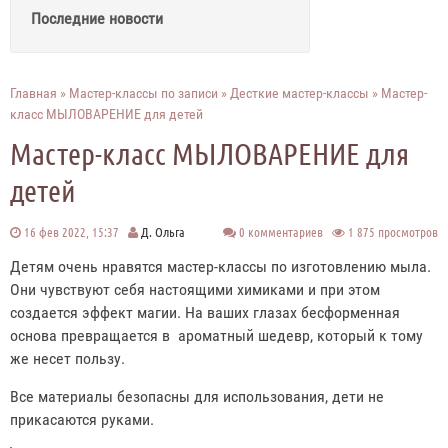
Последние новости
Главная
»
Мастер-классы по записи
»
Десткие мастер-классы
» Мастер-
класс МЫЛОВАРЕНИЕ для детей
Мастер-класс МЫЛОВАРЕНИЕ для
детей
16 фев 2022, 15:37
Д. Ольга
0 комментариев
1 875 просмотров
Детям очень нравятся мастер-классы по изготовлению мыла.
Они чувствуют себя настоящими химиками и при этом
создается эффект магии. На ваших глазах бесформенная
основа превращается в ароматный шедевр, который к тому
же несет пользу.
Все материалы безопасны для использования, дети не
прикасаются руками.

# Problem description
The span to print begins at the line containing "Детям очень нравятся" and ends at the final line of the entries; print it exactly and print nothing else.

# Solution to this exercise
Детям очень нравятся мастер-классы по изготовлению мыла.
Они чувствуют себя настоящими химиками и при этом
создается эффект магии. На ваших глазах бесформенная
основа превращается в ароматный шедевр, который к тому
же несет пользу.
Все материалы безопасны для использования, дети не
прикасаются руками.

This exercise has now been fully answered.